Homelessness is growing fastest among women, particularly older women. Financial disadvantage faces women throughout their lives and often bites hard as they age. Women earn less than men and retire with almost half as much superannuation. They have limits on their ability to work full-time and spend more time in unpaid, undervalued work caring for children and older parents. They’re also overrepresented in the lowest-paying professions.
A lack of superannuation, a marriage breakup, death of a spouse or poor health results in many women facing housing insecurity and potential homelessness for the first time when they are older. They have often been independent, worked and raised children, but now have limited income.
Women aged over 55 who have some assets often don’t qualify for social housing, but they have limited or no working career ahead of them. Without the financial capacity to buy a home, they’re are locked into the private rental market. They are often forced to watch their savings drop with unaffordable rent and no long-term housing security.
Women’s Property Initiatives (WPI) research has shown that these women have genuine interest in investing their money in a home in order to preserve their capital and have secure housing as they age. WPI’s innovative Older Women’s Housing Program takes a different approach to the supply of affordable homes. It will enable low-income women over 55 with modest assets to secure a suitable home into the future. They will still have to pay rent on a portion of the property, but they will have peace of mind from knowing that the rent is affordable and that their capital investment and their tenancy is secure.
This is a preventative approach and is an alternative to a private rental. It will provide these women with secure housing at an affordable rate and preserve the value of their assets, subject to normal housing price fluctuations. These women will not have to contend with unstable and often highly inappropriate housing. The arrangement will prevent them from becoming homeless and from requiring costlier social housing once their savings are depleted.

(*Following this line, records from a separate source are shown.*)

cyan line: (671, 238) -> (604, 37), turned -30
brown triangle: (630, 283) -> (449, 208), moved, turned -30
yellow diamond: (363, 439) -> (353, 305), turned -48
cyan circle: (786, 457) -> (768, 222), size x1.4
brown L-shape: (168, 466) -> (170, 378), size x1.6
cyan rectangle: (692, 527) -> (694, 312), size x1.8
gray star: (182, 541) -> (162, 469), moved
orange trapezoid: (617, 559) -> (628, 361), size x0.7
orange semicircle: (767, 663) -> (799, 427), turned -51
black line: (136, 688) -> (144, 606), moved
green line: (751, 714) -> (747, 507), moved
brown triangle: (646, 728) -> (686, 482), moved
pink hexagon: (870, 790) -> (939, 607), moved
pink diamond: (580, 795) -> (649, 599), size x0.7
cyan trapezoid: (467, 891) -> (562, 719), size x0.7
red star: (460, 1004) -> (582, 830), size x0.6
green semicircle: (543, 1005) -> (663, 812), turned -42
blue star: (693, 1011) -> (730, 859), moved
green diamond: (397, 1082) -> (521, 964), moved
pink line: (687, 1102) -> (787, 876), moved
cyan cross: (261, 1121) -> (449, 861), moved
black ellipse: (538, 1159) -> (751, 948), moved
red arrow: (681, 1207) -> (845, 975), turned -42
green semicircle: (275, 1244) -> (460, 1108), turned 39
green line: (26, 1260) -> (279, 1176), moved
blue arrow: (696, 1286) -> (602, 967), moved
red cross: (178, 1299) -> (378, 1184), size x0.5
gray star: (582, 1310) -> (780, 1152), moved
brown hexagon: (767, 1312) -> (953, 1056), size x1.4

Their investment will secure a high-quality home into the future for this vulnerable group of women, allowing them to age in place.

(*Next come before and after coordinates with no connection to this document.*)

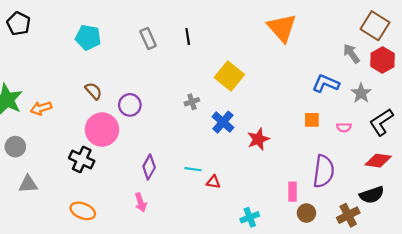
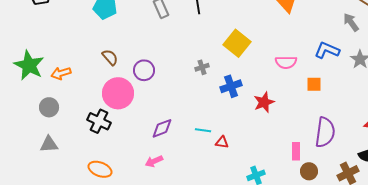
blue cross: (223, 122) -> (231, 86), turned 30
pink semicircle: (344, 127) -> (286, 62), moved, size x1.5
gray circle: (15, 147) -> (49, 107), moved
purple diamond: (149, 167) -> (162, 128), turned 40
pink arrow: (141, 202) -> (154, 161), turned 84

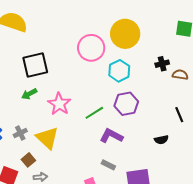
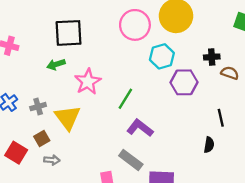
purple hexagon: (126, 104) -> (184, 82), moved
green line: (94, 113) -> (125, 99), turned -36
black semicircle: (161, 140) -> (209, 145), moved, turned -80
gray rectangle: (108, 165) -> (131, 160), size x1.5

A site in Beaconsfield in Melbourne’s outer east has been secured for the pilot of this program and we have several women who are expressing interest in participating. Four architect-designed townhouses will be constructed on the site, which is close to public transport, health services, shopping and community facilities.
Are you interested in learning more about the Beaconsfield project?
Call Sally Martin at WPI 9664 7802.
Written by Jeanette Large, CEO, Women’s Property Initiative.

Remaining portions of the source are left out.